Member of the Massachusetts House of Representatives from the 6th Suffolk district
- In office November 1903 – June 1906

Member of the Boston Common Council
- In office 1901–1903

Personal details
- Born: August 26, 1874 Boston, Massachusetts, U.S.
- Died: June 17, 1906 (aged 31) Millbury, Massachusetts, U.S.
- Resting place: St. John's Cemetery, Worcester, Massachusetts
- Party: Democratic
- Spouse: Florence
- Children: Florence, Jessica, George Jr.
- Alma mater: Boston University School of Law
- Known for: Activism, politics

= George A. Scigliano =

American lawyer

George A. Scigliano (/ˌʃiːliˈɑːnoʊ/ SHEE-lee-AH-noh; August 26, 1874 – June 17, 1906) was an influential leader in the Italian-American community of Boston, Massachusetts. As a member of the Boston Common Council and Massachusetts legislature, he worked to improve the lives of Italian immigrants.

==Biography==
Scigliano was born on August 26, 1874, in Boston's North End. His parents were immigrants from the town of Scigliano in the Cosenza province of Calabria, southern Italy. After attending the Eliot School and the Boston University School of Law, he was admitted to the bar in 1899.

In 1900, Scigliano was elected to the Boston Common Council, where he served three one-year terms. In 1903, he was elected to the Massachusetts House of Representatives, where he served until his death in 1906. While in office, he introduced legislation to regulate the loosely run "immigrant banks" which were notorious for cheating poorly educated Italian immigrants out of their savings. He also filed a bill to abolish the exploitative padrone system of employment, in which unsuspecting immigrants were charged exorbitant fees for jobs and housing and bilked out of most of their earnings.

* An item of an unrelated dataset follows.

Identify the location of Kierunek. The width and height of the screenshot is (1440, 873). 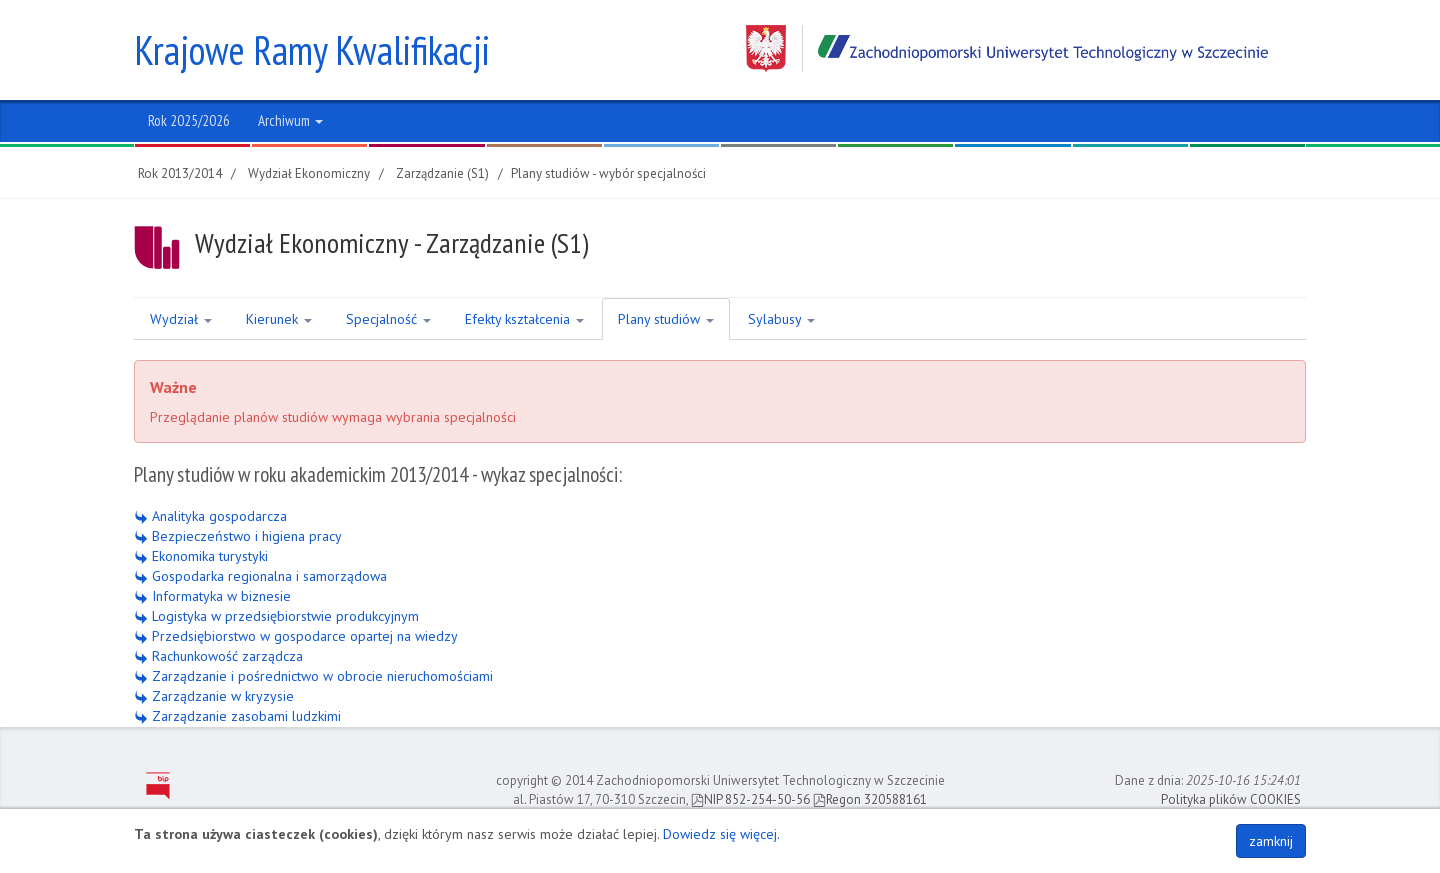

Scigliano founded the Italian Protective League of Boston, a benevolent society for new immigrants; helped form the first Italian labor union in the North End; worked to defeat a bill that would have required workers to be naturalized; helped establish a cemetery for Italians in Forest Hills; and established October 12 as Columbus Day in Massachusetts. He also wrote and spoke eloquently in defense of Italians at a time when they were often characterized as an undesirable or criminal class. For example, in 1901, when Senator George Frisbie Hoar stated publicly that Italian and Portuguese immigrants were "absolutely unfit" for U.S. citizenship, Scigliano's rebuttal was published in several Boston newspapers.

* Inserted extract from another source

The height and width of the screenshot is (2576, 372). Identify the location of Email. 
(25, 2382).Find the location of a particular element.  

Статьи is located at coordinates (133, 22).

The Italian, a people descended from the ancient Roman dynasty which conquered all of the then known world and educated it; which entered and conquered England at a time when the ancestors of our able senator were roaming savages, opened up their country and taught them the meaning of citizenship as comprehended by a civilized people, has been violently attacked by him...

In recognition of his service to Italian-Americans, Scigliano was made a cavalier of the crown by King Victor Emmanuel III of Italy in 1905.

Scigliano died of a kidney ailment in Millbury, Massachusetts, on June 17, 1906, at the age of 31. He was survived by his wife and three children. His funeral procession was one of the largest in the history of the North End.

After his death, North End residents lobbied to build a monument to him in the historic North Square and rename it Scigliano Square. Instead, the North End Park near Copp's Hill was renamed Scigliano Park in his honor.